It's a good thing that they have a sideline in knockoff guitars for when their women's clothing line goes belly up.


----------



## Sensey (Dec 31, 2013)

Okay, this message send i am. And they send to me some pics. Maybe someone make own desision)) Sorry 4 my english, i'm russian.


----------



## Sensey (Dec 31, 2013)

As you see it's fake bad copy. So Alex, thanks for reply and take care in 2014! Happy new year for all!
More photos:


----------



## Sensey (Dec 31, 2013)

Sorry for my english, i'm russian))
some photos again...


----------



## Tesla (Dec 31, 2013)

That neck pup position...


----------



## Rick (Dec 31, 2013)

Jesus, that thing is awful.


----------



## HeHasTheJazzHands (Dec 31, 2013)




----------



## DslDwg (Dec 31, 2013)

It looks like it has one thing in common - it is a chunk of wood. 

The Chinese play so fast and loose with IP, Copyrights etc. 

I'm no lawyer but they're probably breaking trade compliance laws by labeling this as being "Made in Japan" when they even state it's made in Beijing. 

The pictures show EMG's - no EMG's. The text describes Sperzels and Hipshot bridge - I doubt it. 

I feel sorry for every naive person who thinks they are getting a $400 ESP and gets this piece of crap home. 

Funny I probably wouldn't do business with an Ebay seller below a 98% feedback rating this company has a 47.1 - who the hell would buy from these people.


----------



## Suho (Jan 1, 2014)

Those tuners aren't Sperzel, they are the inexpensive copies that you can get online. I've seen them on more than a few guitars. 

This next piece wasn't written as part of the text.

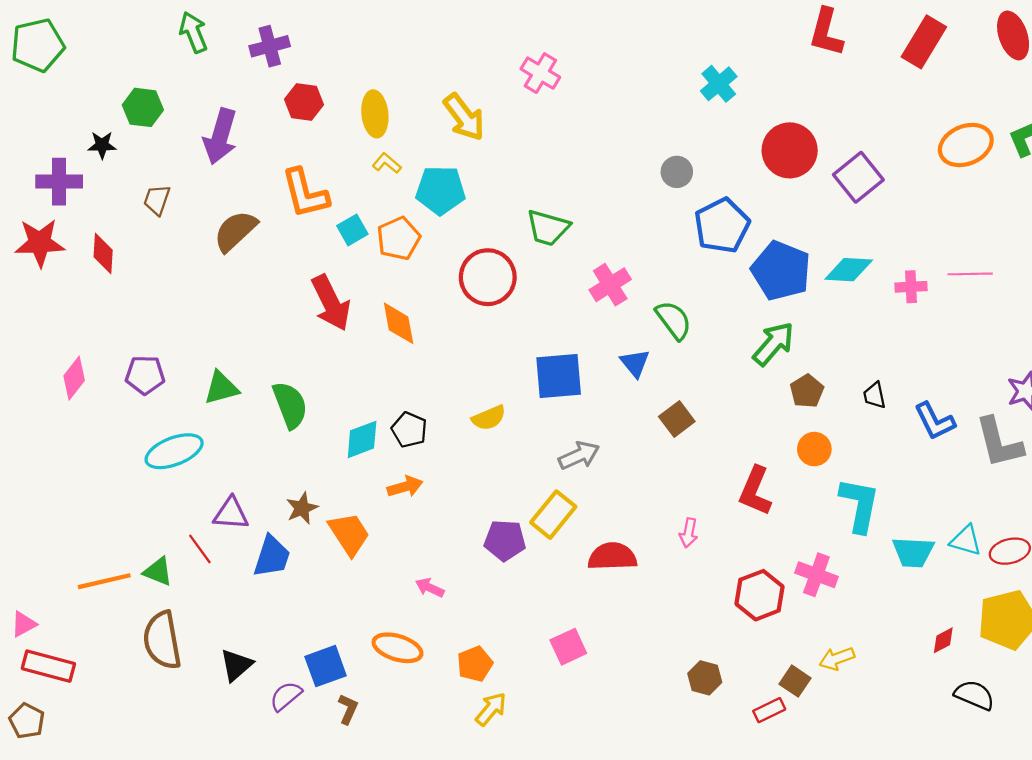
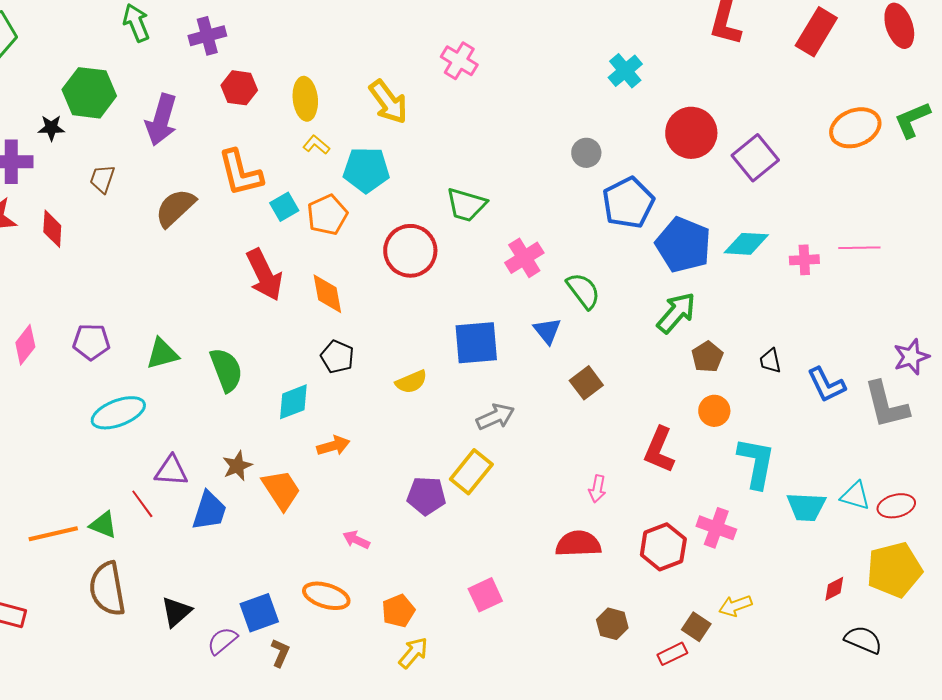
green hexagon: (143, 107) -> (89, 93), size x1.4
black pentagon: (409, 430) -> (337, 357), moved
red semicircle: (612, 556) -> (578, 544), moved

Also, I contacted a Chinese ebay seller before to ask if the pickups that were clearly labeled EMG were the real deal, and the response was that they were "Korean" copies (but good!  ) Chances are that is what most Chinese copies are equipped with when they look like EMGs.

If they were selling these only domestically they might be "lawful" under Chinese law, I don't know. Selling them internationally with a mislabeled country of manufacture is almost certainly violating some trade agreement.


----------